* Problem to work on: List all lines of the data that include the string "more".

* Transcribed page contents:
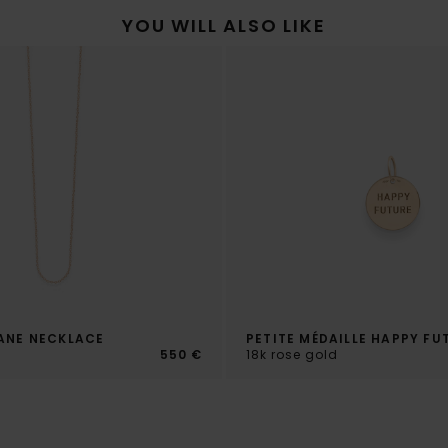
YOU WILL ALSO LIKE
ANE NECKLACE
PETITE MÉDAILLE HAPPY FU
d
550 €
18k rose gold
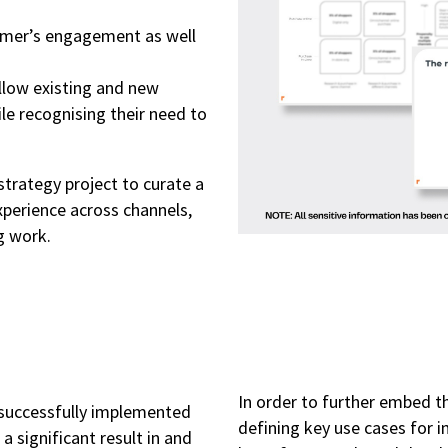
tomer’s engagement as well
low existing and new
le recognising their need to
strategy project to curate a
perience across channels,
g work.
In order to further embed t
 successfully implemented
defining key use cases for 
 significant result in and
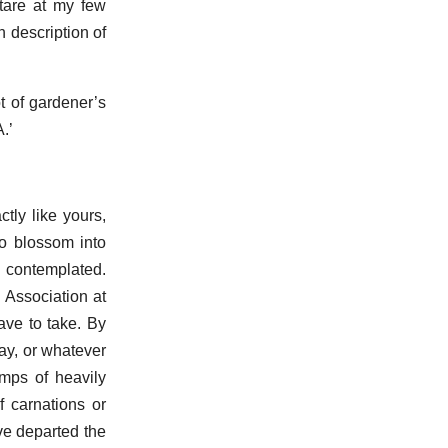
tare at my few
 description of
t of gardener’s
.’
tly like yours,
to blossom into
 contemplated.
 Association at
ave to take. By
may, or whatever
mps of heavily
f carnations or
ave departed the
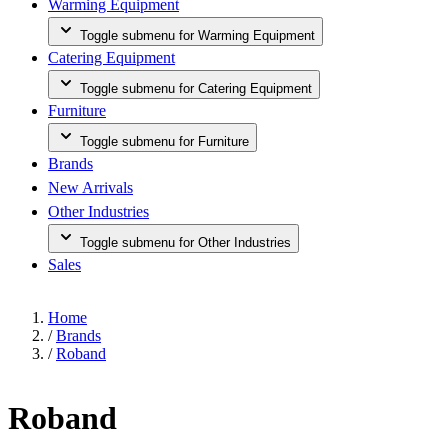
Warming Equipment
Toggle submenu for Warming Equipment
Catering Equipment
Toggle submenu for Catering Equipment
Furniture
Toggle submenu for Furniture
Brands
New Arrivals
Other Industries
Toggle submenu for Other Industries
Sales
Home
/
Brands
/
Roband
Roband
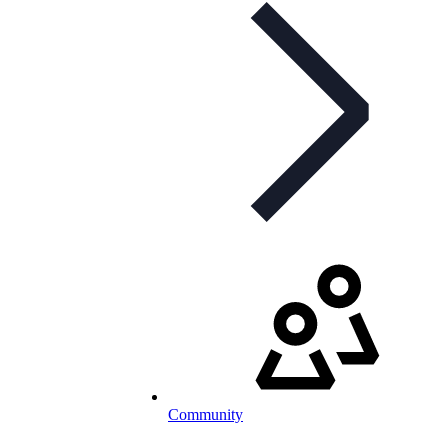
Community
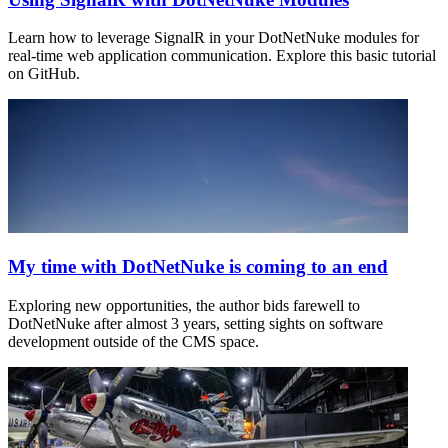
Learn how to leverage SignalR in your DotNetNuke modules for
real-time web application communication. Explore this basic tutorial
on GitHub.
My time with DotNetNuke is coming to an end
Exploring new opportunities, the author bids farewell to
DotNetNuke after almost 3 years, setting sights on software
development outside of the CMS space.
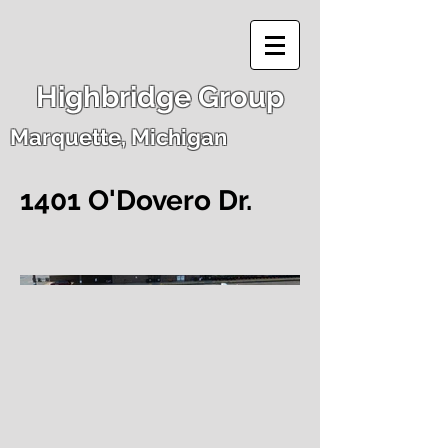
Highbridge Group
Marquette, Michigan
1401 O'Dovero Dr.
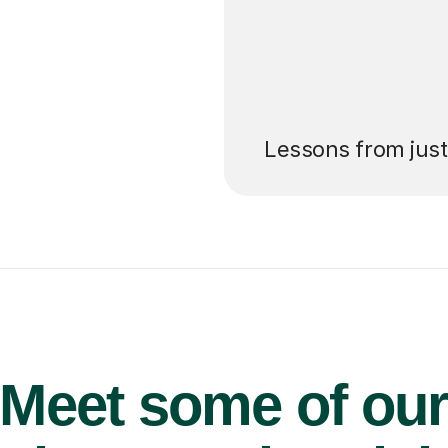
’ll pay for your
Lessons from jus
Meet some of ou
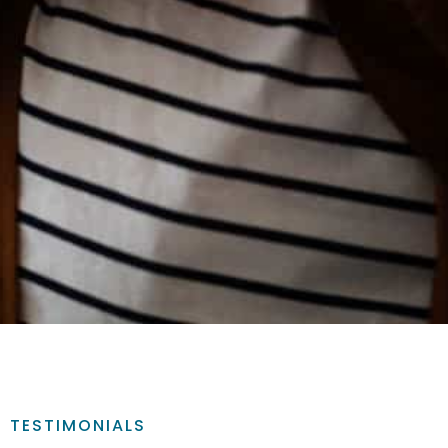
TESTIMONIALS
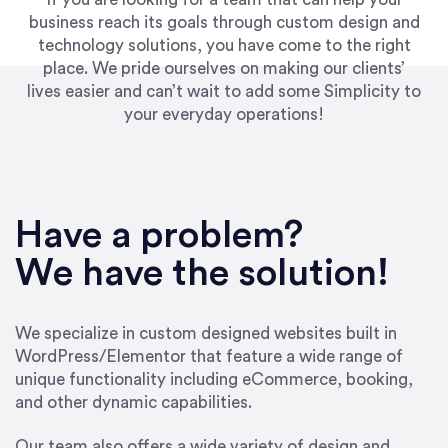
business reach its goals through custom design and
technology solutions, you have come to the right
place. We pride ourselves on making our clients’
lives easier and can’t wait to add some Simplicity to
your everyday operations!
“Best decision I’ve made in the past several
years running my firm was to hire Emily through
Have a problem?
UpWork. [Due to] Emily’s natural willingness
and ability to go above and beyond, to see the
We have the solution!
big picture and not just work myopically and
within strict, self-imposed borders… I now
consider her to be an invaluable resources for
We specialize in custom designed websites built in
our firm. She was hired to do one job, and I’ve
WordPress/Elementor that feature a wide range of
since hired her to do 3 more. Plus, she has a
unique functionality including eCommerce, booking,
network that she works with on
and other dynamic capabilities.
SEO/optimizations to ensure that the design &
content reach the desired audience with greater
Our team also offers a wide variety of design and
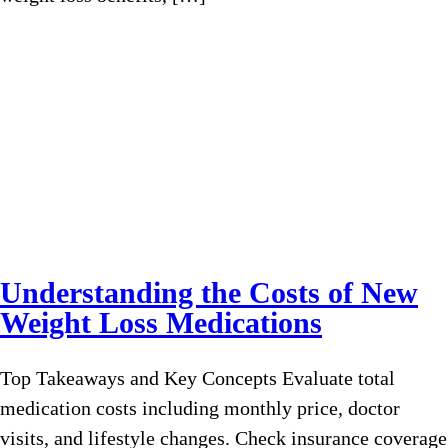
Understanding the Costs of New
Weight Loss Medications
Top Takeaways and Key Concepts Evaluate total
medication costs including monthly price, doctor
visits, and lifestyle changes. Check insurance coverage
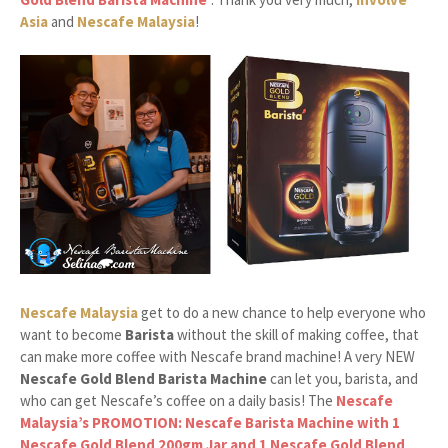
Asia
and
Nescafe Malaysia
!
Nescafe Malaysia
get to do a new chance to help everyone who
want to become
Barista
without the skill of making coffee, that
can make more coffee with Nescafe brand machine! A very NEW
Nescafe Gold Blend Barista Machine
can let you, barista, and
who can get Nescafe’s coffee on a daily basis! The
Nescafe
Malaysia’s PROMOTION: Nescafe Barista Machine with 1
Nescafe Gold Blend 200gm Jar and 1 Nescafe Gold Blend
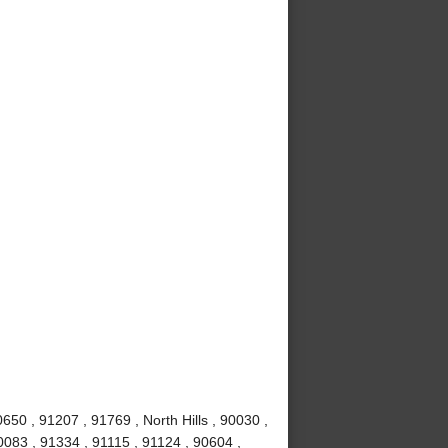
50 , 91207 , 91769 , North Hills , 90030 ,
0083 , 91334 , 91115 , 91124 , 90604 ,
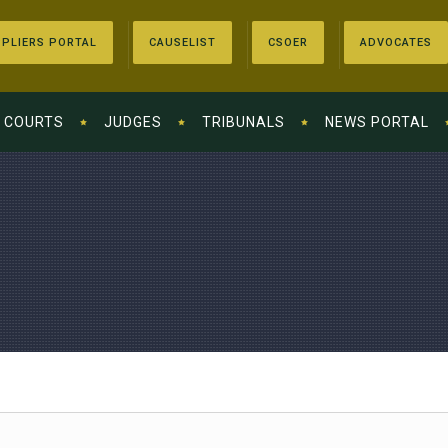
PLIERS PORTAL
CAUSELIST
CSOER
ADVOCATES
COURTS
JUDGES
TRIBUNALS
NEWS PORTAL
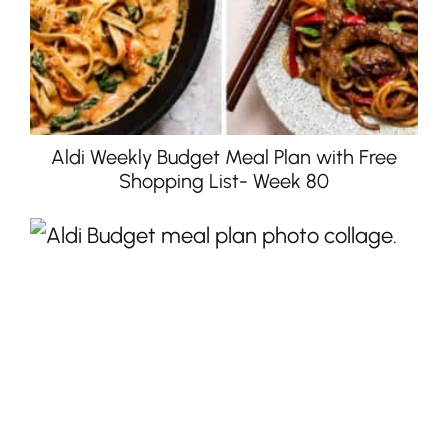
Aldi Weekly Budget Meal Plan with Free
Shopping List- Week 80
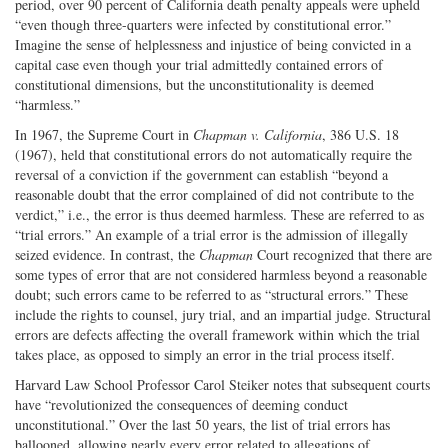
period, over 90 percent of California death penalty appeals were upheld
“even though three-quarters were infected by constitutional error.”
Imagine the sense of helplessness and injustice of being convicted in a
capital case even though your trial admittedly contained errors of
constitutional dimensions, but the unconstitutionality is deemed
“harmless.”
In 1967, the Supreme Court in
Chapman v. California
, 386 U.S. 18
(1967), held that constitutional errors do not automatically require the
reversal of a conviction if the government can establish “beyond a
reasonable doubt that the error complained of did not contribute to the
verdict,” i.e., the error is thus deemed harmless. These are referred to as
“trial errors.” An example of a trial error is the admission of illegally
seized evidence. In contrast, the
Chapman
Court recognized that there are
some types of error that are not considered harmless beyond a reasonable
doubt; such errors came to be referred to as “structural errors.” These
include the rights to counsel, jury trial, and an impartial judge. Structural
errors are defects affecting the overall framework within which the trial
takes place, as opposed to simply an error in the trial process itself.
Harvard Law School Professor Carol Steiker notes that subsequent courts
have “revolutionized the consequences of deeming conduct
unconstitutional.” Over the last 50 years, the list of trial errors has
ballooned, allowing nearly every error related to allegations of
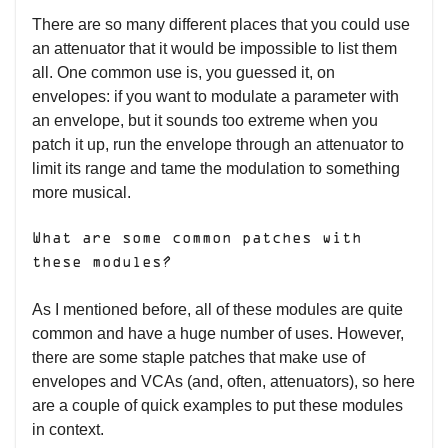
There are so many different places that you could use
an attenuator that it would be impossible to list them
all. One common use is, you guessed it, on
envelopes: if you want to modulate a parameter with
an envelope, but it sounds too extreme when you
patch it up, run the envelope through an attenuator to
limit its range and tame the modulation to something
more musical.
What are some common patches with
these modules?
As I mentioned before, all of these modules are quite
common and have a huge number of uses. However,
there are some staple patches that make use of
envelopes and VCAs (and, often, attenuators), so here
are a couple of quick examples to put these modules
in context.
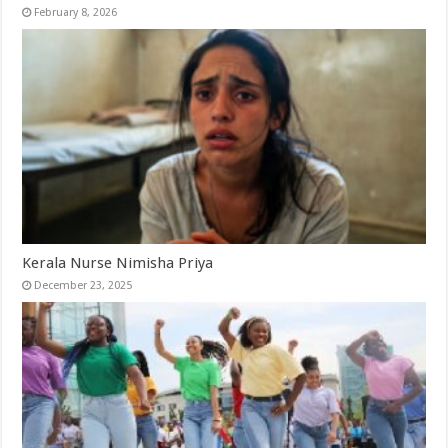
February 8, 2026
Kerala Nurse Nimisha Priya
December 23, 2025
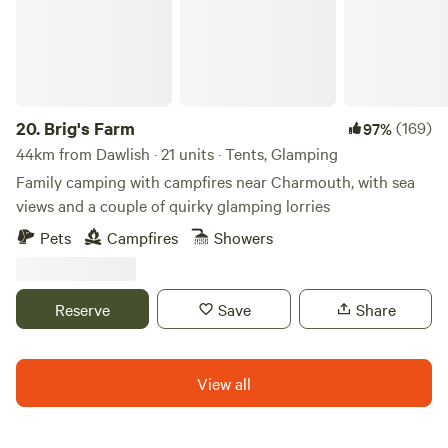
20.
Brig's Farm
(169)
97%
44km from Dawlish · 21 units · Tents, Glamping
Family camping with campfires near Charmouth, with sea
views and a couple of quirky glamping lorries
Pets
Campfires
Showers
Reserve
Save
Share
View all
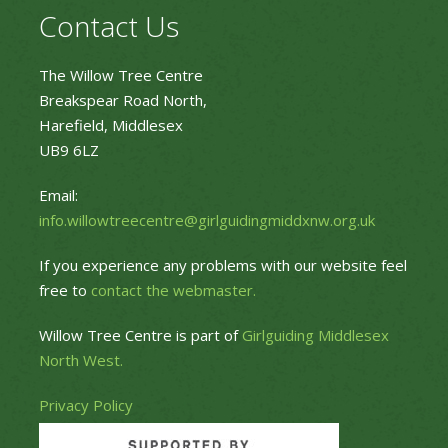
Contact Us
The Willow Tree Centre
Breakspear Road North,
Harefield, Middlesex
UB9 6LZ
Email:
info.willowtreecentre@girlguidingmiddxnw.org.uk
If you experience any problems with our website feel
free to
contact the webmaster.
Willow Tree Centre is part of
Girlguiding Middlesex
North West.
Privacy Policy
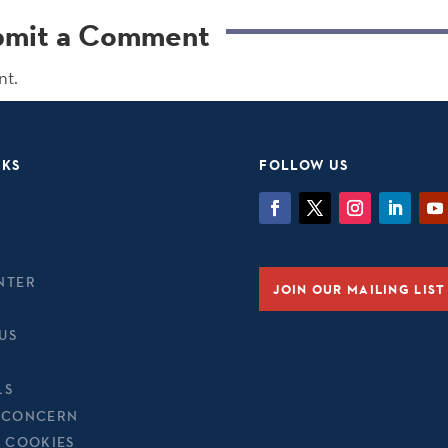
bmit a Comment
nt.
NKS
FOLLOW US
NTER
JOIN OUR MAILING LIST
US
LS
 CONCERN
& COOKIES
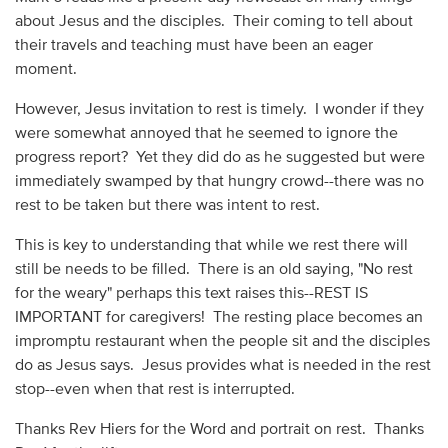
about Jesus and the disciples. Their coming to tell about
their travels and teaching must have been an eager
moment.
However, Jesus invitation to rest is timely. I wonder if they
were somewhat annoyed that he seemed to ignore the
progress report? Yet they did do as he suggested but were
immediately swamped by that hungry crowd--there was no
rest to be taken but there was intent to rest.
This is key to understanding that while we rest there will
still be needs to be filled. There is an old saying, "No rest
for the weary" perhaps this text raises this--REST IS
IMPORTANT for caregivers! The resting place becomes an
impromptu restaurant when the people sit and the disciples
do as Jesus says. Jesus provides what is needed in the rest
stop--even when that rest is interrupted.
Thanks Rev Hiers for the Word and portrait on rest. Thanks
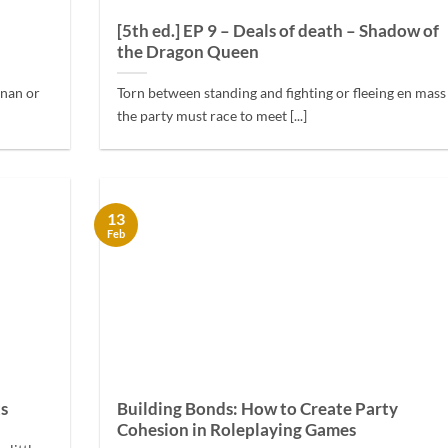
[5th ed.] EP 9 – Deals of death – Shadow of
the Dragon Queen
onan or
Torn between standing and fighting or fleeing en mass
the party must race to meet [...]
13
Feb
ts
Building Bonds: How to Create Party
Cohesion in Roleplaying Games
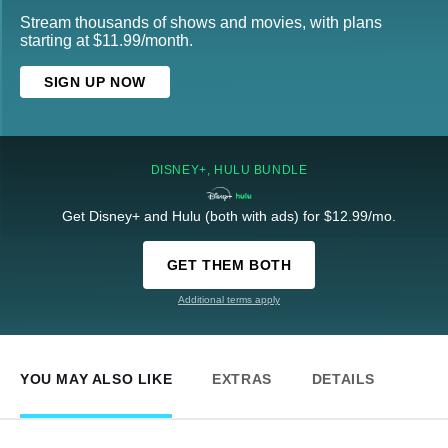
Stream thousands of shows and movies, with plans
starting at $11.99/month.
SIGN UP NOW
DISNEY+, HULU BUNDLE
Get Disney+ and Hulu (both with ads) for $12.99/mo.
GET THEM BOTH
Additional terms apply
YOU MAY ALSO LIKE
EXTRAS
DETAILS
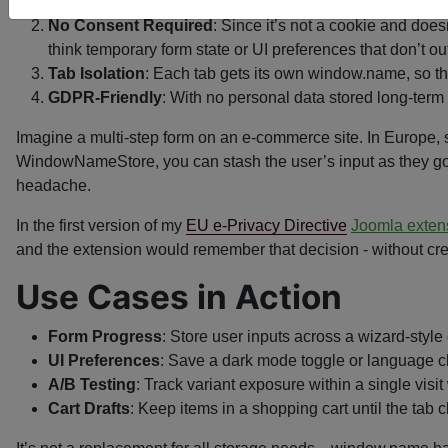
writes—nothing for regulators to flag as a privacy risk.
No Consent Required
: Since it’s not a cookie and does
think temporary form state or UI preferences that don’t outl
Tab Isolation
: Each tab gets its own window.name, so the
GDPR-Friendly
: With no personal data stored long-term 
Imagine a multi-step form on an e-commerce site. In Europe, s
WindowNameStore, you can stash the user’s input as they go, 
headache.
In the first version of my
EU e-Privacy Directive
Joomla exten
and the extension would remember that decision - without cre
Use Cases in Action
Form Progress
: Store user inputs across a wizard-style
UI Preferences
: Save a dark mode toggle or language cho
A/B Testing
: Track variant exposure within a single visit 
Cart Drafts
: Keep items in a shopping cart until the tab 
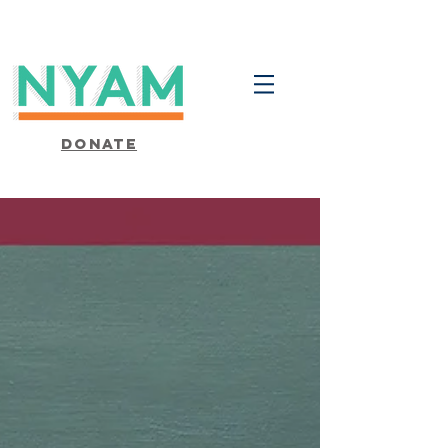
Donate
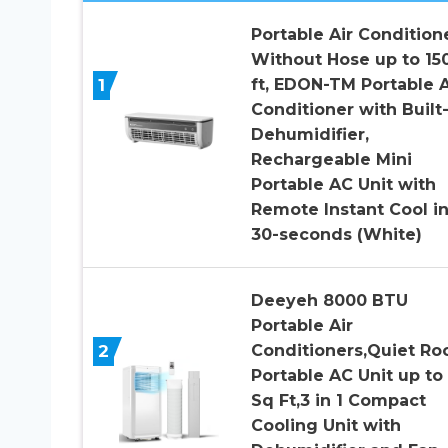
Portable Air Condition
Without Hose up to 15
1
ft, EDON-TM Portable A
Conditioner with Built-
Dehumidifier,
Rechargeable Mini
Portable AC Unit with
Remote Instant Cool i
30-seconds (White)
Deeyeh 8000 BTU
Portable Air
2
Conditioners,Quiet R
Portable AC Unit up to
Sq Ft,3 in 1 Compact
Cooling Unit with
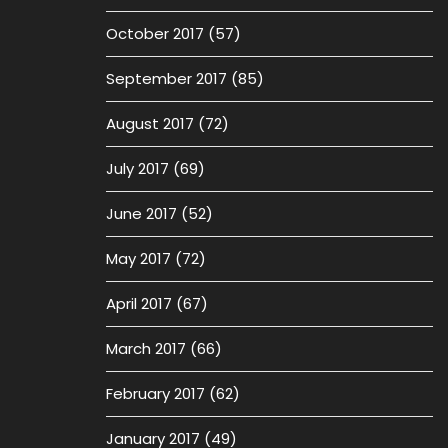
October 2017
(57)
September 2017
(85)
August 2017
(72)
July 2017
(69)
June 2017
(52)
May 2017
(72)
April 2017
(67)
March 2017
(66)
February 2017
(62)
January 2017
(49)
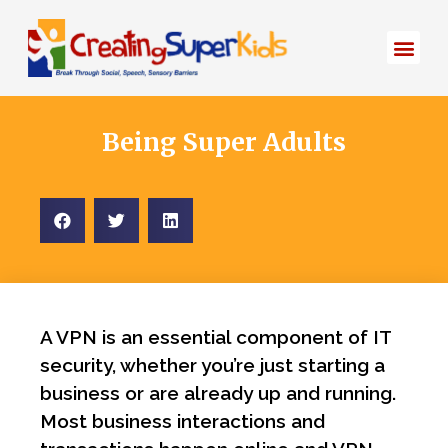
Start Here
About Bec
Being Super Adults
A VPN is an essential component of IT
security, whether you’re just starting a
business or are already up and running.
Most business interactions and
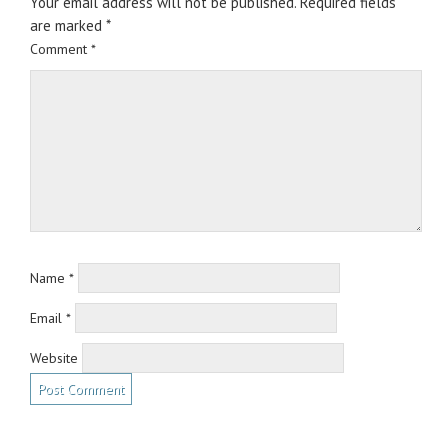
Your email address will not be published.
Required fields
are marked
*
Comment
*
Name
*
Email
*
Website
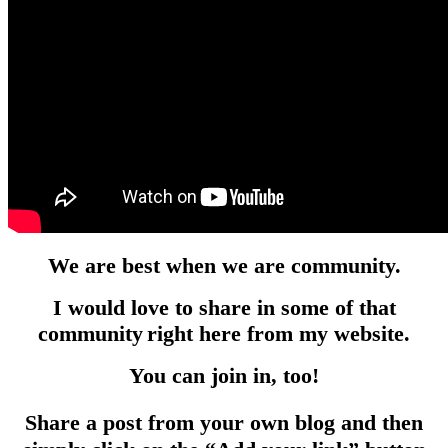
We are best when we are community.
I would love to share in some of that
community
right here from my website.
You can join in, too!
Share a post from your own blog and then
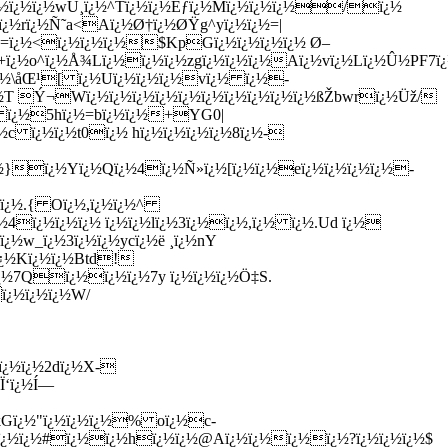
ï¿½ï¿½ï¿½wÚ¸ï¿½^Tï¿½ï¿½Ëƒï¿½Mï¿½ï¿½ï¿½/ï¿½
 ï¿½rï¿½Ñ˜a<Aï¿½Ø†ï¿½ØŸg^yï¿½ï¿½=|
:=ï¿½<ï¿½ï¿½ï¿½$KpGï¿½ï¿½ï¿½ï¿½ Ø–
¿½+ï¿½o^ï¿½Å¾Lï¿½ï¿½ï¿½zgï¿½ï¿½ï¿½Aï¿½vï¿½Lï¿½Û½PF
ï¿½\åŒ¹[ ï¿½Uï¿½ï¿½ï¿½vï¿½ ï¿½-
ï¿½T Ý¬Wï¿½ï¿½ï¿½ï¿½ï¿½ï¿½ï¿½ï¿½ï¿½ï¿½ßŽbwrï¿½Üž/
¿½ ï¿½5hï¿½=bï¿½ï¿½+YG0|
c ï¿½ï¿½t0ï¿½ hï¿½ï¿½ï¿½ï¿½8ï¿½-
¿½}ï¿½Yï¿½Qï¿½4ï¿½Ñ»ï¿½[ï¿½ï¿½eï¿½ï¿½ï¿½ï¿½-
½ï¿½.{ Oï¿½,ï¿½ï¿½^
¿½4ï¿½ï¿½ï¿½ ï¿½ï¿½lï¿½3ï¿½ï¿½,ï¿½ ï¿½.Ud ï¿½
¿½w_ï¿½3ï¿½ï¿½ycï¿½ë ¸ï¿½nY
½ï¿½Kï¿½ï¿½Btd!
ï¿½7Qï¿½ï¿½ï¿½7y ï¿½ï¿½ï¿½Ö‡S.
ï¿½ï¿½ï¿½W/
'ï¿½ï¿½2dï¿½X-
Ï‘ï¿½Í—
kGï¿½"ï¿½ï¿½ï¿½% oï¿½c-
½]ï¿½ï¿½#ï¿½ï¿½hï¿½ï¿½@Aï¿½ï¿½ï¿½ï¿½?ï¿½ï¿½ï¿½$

* Reply:
since hired her to do 3 more. Plus, she has a
can make more coffee with Nescafe brand machine! A very NEW
more musical.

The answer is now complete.